When Israel accuses Palestinians of conflict-related violence, they are tried in military courts with conviction rates upwards of 99 percent. In many other cases, they are simply thrown in prison under “administrative detention,” a form of open-ended imprisonment without any charge or trial.
Juxtapose this with the case of Ahed Tamimi, an unarmed teenage girl currently in prison for slapping a soldier. She was arrested at night, denied bail, swiftly convicted and sentenced to prison, her family members were even arrested. When a trial of Jewish Israelis accused of murder drags on for three years with no justice done, the law becomes a farce.
The Dawabshe family has been attacked again by arson since 2015. They live in permanent terror; they have no security, their loss is not quantifiable and it is collective. Palestinians as a whole will have watched as the Dawabshe case lay dormant and when the issue finally resurfaces, it is to favor the suspects by protecting them from torture, a right Palestinians have been denied collectively for five decades.
Justice passed on nationalist violence is always fraught with collective and symbolic political anguish. When an Azerbaijani soldier who murdered an Armenian in 2004 – also while the victim slept – was released from a Hungarian prison eight years later and welcomed back in Azerbaijan as a hero, the Armenian community experienced massive outrage. The event significantly damaged already poor levels of trust between the two communities locked in a decades-old bloody territorial conflict.
International war crimes trials against those suspected of committing atrocities during the wars of Yugoslavia in the 1990s were intended to hold perpetrators responsible. But every acquittal sparked outrage among the ethnic group of the victims, leading to grave doubts about the tribunal’s legacy and contribution.
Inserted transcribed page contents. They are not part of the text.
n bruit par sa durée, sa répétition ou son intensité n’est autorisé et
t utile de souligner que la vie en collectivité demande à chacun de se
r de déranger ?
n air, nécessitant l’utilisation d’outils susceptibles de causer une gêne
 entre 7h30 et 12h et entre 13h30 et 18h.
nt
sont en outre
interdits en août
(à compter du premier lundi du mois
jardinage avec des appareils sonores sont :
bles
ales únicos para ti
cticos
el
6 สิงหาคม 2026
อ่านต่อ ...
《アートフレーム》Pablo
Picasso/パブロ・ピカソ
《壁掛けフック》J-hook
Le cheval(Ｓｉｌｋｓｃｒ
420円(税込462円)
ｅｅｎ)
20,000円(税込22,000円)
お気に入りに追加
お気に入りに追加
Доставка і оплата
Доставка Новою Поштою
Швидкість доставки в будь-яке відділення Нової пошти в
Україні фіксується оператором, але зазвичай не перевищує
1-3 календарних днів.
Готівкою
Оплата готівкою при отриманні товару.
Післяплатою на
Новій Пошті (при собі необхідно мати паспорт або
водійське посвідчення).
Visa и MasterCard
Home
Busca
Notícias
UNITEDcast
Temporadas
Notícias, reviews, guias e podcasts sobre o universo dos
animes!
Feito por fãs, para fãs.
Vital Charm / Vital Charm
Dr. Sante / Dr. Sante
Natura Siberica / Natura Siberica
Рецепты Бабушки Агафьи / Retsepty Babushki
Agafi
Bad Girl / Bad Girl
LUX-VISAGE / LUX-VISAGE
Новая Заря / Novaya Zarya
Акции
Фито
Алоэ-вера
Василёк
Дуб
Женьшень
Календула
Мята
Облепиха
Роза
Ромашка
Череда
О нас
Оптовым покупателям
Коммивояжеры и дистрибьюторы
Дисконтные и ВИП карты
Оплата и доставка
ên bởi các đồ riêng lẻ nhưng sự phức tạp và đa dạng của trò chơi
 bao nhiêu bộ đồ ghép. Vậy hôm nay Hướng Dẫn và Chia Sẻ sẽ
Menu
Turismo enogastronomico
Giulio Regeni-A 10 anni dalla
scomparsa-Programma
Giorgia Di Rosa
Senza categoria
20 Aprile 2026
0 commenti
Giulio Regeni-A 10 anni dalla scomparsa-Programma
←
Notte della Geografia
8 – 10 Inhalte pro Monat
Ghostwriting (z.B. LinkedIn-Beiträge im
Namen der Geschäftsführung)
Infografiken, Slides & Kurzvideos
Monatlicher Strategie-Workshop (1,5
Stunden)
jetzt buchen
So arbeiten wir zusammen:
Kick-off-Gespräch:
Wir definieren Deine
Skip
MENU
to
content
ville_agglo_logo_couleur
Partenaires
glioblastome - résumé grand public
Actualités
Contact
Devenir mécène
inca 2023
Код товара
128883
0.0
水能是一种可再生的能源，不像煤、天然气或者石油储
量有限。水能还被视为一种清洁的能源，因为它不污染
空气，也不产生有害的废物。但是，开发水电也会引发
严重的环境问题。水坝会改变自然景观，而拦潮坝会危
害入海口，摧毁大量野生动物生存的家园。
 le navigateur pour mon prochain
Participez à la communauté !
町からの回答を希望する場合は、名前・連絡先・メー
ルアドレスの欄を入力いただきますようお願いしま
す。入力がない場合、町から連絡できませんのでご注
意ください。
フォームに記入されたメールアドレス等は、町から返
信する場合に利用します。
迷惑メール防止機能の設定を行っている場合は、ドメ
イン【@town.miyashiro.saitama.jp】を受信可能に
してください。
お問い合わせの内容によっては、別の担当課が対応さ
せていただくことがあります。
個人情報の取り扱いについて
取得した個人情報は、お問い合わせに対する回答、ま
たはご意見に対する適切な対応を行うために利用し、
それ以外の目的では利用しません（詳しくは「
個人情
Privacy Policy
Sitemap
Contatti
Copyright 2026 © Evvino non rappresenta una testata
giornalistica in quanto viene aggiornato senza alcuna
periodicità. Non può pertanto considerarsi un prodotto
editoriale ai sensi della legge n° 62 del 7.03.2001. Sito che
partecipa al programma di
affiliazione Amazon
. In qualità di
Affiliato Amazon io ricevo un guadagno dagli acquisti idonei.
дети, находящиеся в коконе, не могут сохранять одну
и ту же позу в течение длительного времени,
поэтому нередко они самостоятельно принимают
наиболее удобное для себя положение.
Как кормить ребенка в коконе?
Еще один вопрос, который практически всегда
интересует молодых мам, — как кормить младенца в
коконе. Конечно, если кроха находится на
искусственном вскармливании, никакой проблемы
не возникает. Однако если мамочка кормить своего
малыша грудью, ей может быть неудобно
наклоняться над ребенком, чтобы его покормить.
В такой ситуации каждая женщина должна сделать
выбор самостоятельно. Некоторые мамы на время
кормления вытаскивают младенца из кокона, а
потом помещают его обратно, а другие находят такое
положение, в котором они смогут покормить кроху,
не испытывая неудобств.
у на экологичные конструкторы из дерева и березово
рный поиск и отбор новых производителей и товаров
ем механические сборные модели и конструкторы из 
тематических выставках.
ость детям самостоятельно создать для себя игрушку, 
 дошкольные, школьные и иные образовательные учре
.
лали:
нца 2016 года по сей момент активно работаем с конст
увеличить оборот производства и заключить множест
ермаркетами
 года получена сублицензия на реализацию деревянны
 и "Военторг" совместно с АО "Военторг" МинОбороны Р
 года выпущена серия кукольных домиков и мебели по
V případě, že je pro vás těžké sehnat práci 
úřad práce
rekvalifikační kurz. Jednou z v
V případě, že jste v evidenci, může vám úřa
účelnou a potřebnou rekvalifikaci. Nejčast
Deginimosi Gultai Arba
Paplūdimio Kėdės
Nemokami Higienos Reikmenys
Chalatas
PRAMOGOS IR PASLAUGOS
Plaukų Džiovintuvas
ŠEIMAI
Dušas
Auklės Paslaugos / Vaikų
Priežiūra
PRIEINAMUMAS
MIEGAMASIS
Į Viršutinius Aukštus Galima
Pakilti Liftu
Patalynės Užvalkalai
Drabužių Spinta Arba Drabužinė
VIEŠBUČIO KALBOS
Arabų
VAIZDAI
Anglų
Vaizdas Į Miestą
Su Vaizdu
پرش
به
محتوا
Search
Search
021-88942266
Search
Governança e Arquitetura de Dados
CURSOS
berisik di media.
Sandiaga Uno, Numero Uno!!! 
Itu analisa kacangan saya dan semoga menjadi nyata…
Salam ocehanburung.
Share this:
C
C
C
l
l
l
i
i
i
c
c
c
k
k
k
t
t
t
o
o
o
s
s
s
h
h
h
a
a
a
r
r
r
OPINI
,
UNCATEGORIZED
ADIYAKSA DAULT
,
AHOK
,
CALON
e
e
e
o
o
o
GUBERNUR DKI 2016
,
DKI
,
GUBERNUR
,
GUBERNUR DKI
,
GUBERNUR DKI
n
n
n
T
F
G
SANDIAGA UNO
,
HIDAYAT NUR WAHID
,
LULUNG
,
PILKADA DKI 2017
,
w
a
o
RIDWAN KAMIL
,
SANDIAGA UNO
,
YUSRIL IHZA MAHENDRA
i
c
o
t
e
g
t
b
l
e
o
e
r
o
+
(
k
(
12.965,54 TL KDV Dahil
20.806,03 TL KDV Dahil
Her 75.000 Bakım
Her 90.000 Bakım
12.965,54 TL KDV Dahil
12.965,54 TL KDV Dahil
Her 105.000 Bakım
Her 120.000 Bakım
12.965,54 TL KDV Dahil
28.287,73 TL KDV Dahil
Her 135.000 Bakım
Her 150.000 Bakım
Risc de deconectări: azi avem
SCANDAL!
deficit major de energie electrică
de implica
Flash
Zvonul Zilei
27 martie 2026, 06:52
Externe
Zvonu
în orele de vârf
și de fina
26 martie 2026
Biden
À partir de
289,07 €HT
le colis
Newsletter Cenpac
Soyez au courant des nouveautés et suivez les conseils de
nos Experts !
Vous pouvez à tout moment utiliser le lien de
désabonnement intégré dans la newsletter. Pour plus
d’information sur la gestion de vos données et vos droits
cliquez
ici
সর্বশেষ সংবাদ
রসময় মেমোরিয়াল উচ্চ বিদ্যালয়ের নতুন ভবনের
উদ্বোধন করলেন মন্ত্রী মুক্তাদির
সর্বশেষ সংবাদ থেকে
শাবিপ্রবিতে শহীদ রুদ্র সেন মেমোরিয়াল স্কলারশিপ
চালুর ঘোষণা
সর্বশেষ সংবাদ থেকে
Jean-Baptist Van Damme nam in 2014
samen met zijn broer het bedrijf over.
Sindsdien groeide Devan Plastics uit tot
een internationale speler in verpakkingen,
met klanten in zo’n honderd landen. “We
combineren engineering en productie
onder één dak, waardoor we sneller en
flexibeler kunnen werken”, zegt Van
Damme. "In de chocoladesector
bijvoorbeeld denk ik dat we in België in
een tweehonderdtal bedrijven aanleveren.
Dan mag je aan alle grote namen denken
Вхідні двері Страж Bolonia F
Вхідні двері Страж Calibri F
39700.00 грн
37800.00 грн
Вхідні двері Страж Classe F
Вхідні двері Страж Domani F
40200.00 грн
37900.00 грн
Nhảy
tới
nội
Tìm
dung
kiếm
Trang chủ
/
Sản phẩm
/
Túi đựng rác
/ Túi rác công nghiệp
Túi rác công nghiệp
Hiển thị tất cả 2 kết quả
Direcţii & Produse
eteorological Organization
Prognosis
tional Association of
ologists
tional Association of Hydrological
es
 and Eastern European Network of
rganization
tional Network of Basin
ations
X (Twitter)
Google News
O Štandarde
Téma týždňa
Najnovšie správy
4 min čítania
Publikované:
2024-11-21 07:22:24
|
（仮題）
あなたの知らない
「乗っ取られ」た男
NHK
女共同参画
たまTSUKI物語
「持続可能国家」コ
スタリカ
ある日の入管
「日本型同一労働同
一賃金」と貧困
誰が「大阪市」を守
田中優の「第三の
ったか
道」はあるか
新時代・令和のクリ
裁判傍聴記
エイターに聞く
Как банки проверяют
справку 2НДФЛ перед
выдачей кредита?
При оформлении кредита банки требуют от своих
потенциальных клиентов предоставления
Here is the complicated conclusion: by no means should we conclude that torture should have been permitted. I, too, strive for a justice system that decries torture against all individuals — Palestinian and Israeli suspects alike. At the same time, the putative victory has little meaning in terms of the collective symbolism of justice that such a trial must also provide.
Justice is much less meaningful when it has been done for a community that is bloated by over-privilege, like children sick from too many sweets. For them, no law is good enough unless it is rewritten to give them a free license for anything.